Structured intake that resists volume-padding
An intake form built from constrained fields (drop-downs, date pickers, document-upload requirements) with conditional branching, ending in an explicit escape pathway to human review.
Free-text forms are trivially padded by AI agents. An agent can generate lengthy, plausible-sounding narratives that meet surface-level quality thresholds without reflecting genuine human circumstances. Systems that assess applications partly on volume or detail of supporting narrative become vulnerable.
Government needs to assess an application on verifiable data tied to external sources, not on the volume or fluency of supporting narrative, so that an agent's ability to generate plausible prose does not raise an applicant's apparent merit.
Every structured intake must include a 'my situation doesn't fit these options' free-text escape hatch, preferably routed to a human rather than rejected, so that over-structuring does not itself become sludge for people whose circumstances do not fit predefined categories.
Constrained field types and external-record links (tax file number, Medicare) carry the assessment instead of free-text narrative, with a mandatory 'this doesn't capture my situation' field that triggers human review.
No surface has been built yet; the approach above is the brief for one.
- Established Headline
As a form design principle.
- Emerging
As a deliberate anti-AI-padding strategy.
Structured intake is highly transferable but requires careful design:
- Field constraints (drop-downs, date pickers, document-upload requirements) create verifiable data points that are harder to fabricate than free text.
- Conditional logic (showing questions based on prior answers) makes bulk template generation harder because the path through the form varies.

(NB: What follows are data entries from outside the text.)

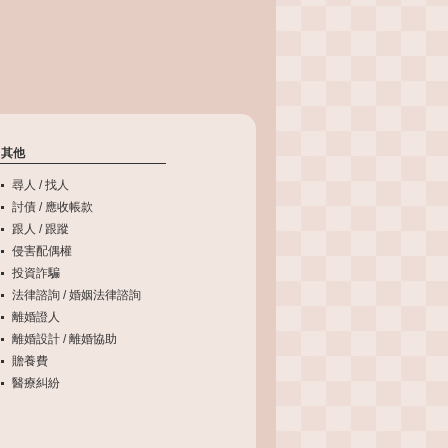
其他
尋人 / 找人
討債 / 應收帳款
跟人 / 跟蹤
侵害配偶權
投資詐騙
法律諮詢 / 婚姻法律諮詢
離婚證人
離婚設計 / 離婚協助
贍養費
醫療糾紛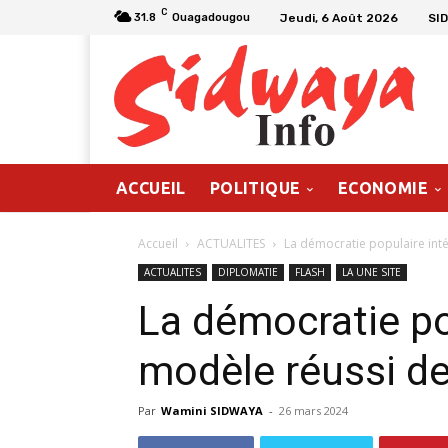
C
Jeudi, 6 Août 2026
SI
31.8
Ouagadougou
ACCUEIL
POLITIQUE
ECONOMIE
Accueil
ACTUALITES
La démocratie populaire int
ACTUALITES
DIPLOMATIE
FLASH
LA UNE SITE
La démocratie po
modèle réussi d
Par
Wamini SIDWAYA
-
26 mars 2024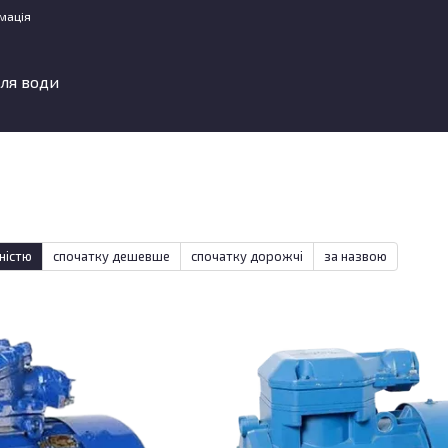
мація
ля води
ністю
спочатку дешевше
спочатку дорожчі
за назвою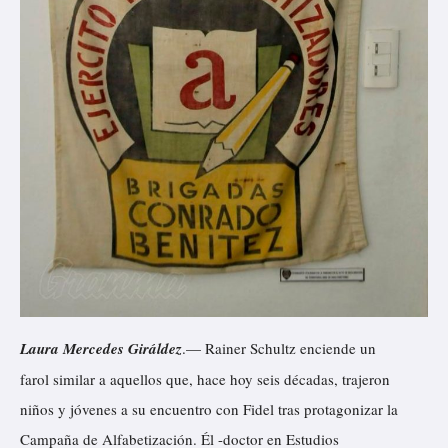
Laura Mercedes Giráldez
.— Rainer Schultz enciende un
farol similar a aquellos que, hace hoy seis décadas, trajeron
niños y jóvenes a su encuentro con Fidel tras protagonizar la
Campaña de Alfabetización. Él -doctor en Estudios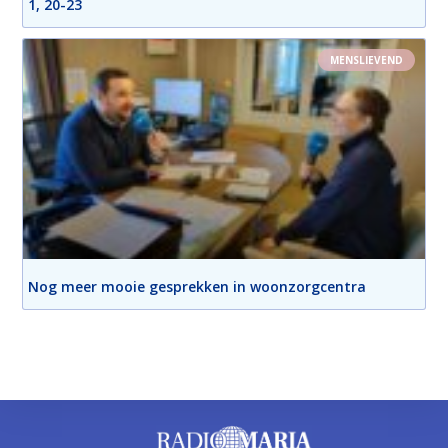
1, 20-23
MENSLIEVEND
Nog meer mooie gesprekken in woonzorgcentra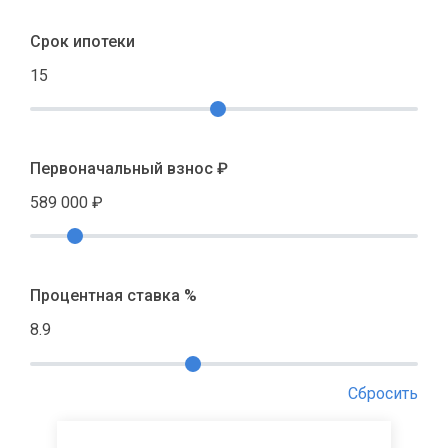
Срок ипотеки
15
Первоначальный взнос ₽
589 000
₽
Процентная ставка %
8.9
Сбросить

- Evidence requirements tied to external data sources (tax file number, Medicare record, employer) shift verification from narrative to data.
- Risk: Over-structuring intake can itself become sludge for people whose circumstances do not fit neatly into pre-defined categories. Good design requires an escape hatch, a way to flag that structured fields do not capture a person's situation, triggering human review.
The failure mode is an automated process drawing adverse inferences from data the person could not contest. Anchoring assessment to verified external data and providing a human-review escape hatch prevents that.